Kaelen had previously spent six months living in the Amazon rainforest, where he observed the Ayahuasca rituals practised by traditional shamans. Central to these ceremonies are pieces of music called icaros, which the shamans hum, whistle, sing or play on instruments to help direct their listener’s trip. 
“One shaman explained to me that they view icaro almost like a telephone number, and each icaro is a very specific calling to a specific spirit—the spirit of a plant, the spirit of a natural element—and that spirit is called in to assist with healing work,” Kaelen told Project Immersed
"One shaman explained to me that they view icaro almost like a telephone number"
That notion of music as a portal has shaped how Wavepaths’ own musicians compose. “Can we stop thinking about music as a track?” Kaelen said. “Can we start thinking of music more as a world that you evoke? And with that world having a particular spirit, a particular essence.”
Working with Wavepaths, artists like Jon Hopkins, Brian Eno and Greg Haines have reflected on what “essences” might be required in a therapeutic setting, and then composed music to conjure them.
Much like the shamans, therapists then draw from this library to shape their psychedelic therapy sessions, using artificial intelligence to curate a personalised stream of music tailored to each patient.

The hidden therapist

The success of a healing trip increasingly seems to hinge on the music playing in the background—and whether it evokes positive or negative feelings. 
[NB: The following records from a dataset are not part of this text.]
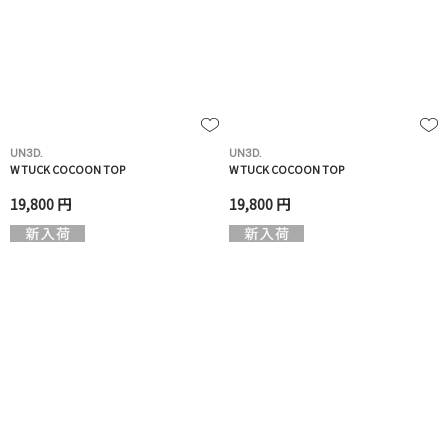
UN3D.
UN3D.
W TUCK COCOON TOP
W TUCK COCOON TOP
19,800 円
19,800 円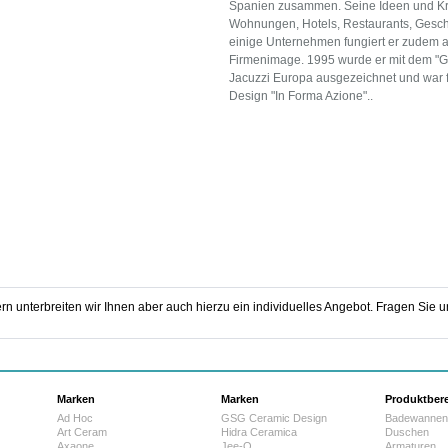
Spanien zusammen. Seine Ideen und Krea
Wohnungen, Hotels, Restaurants, Gesch
einige Unternehmen fungiert er zudem al
Firmenimage. 1995 wurde er mit dem "G
Jacuzzi Europa ausgezeichnet und war fü
Design "In Forma Azione"..
rn unterbreiten wir Ihnen aber auch hierzu ein individuelles Angebot. Fragen Sie un
Marken
Marken
Produktber
Ad Hoc
GSG Ceramic Design
Badewannen
Art Ceram
Hidra Ceramica
Duschen
Axaone
Jee-O
Armaturen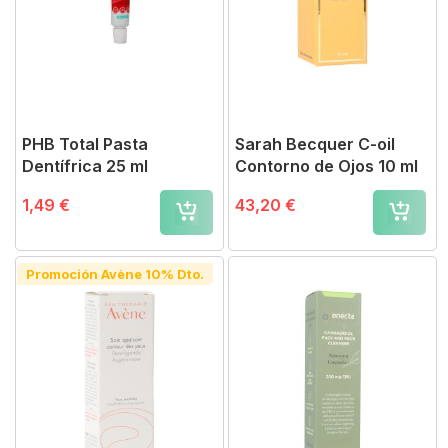
PHB Total Pasta
Sarah Becquer C-oil
Dentífrica 25 ml
Contorno de Ojos 10 ml
1,49 €
43,20 €
Promoción Avène 10% Dto.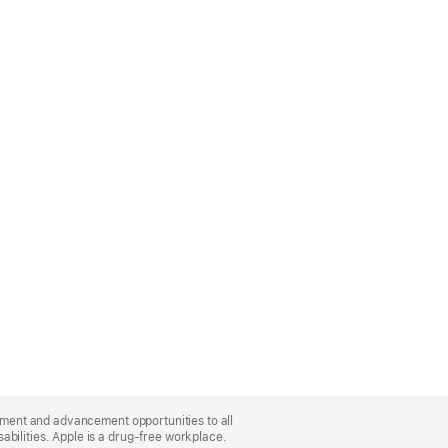
oyment and advancement opportunities to all
bilities. Apple is a drug-free workplace.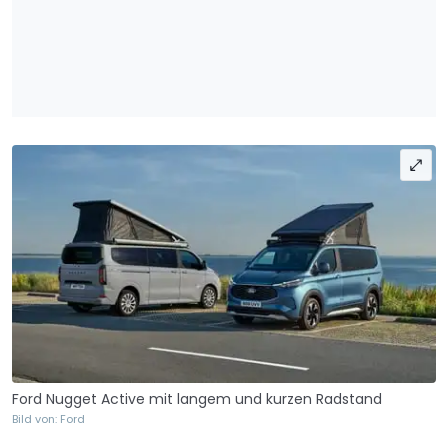
Ford Nugget Active mit langem und kurzen Radstand
Bild von: Ford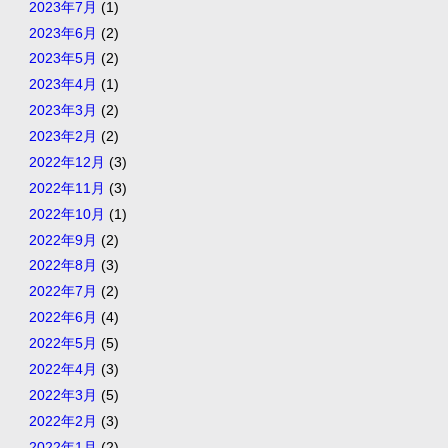
2023年7月
(1)
2023年6月
(2)
2023年5月
(2)
2023年4月
(1)
2023年3月
(2)
2023年2月
(2)
2022年12月
(3)
2022年11月
(3)
2022年10月
(1)
2022年9月
(2)
2022年8月
(3)
2022年7月
(2)
2022年6月
(4)
2022年5月
(5)
2022年4月
(3)
2022年3月
(5)
2022年2月
(3)
2022年1月
(2)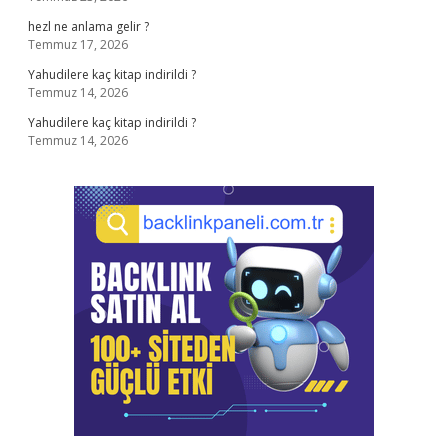
hezl ne anlama gelir ?
Temmuz 17, 2026
Yahudilere kaç kitap indirildi ?
Temmuz 14, 2026
Yahudilere kaç kitap indirildi ?
Temmuz 14, 2026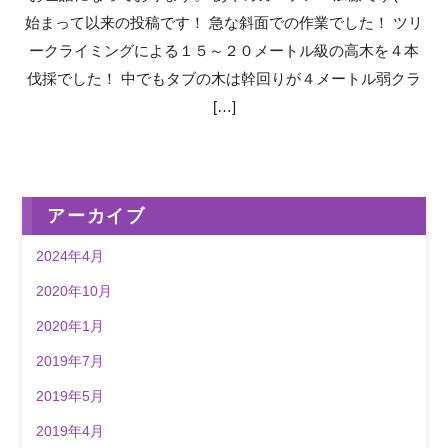
始まって以来の投稿です！ 急な斜面での作業でした！ ツリ
ークライミングによる１５～２０メートル級の高木を４本
伐採でした！ 中でもタブの木は幹回りが４メートル弱クラ
[…]
アーカイブ
2024年4月
2020年10月
2020年1月
2019年7月
2019年5月
2019年4月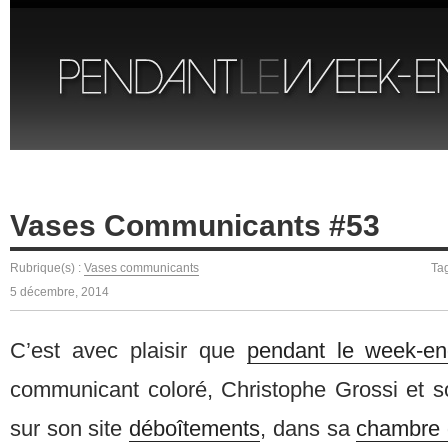
Vases Communicants #53
Rubrique(s) :
Vases communicants
Ta
5 décembre, 2014
C’est avec plaisir que
pendant le week-e
communicant coloré, Christophe Grossi et s
sur son site
déboîtements
, dans sa
chambre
In the Imperial College London study, participants for whom music triggered positive experiences—like feeling safe, guided or calm—were more likely to gain profound autobiographical, or even “mystical”, insights, and see a reduction of depression symptoms
"Music itself is such a powerful medicine"
The drug’s intensity, on the other hand, had little bearing on participants’ depression, leading researchers to conclude that it is music that plays the decisive role. 
If substances like psilocybin increase our brain’s neuroplasticity, then music holds us as we trace new paths through our psyche. Kaelen calls it the “hidden therapist”. 
“Music itself is such a powerful medicine,” he told Project Immersed. “Psychedelics radically enhance our response to music—vividness, emotionality, everything becomes just less filtered, more associative.”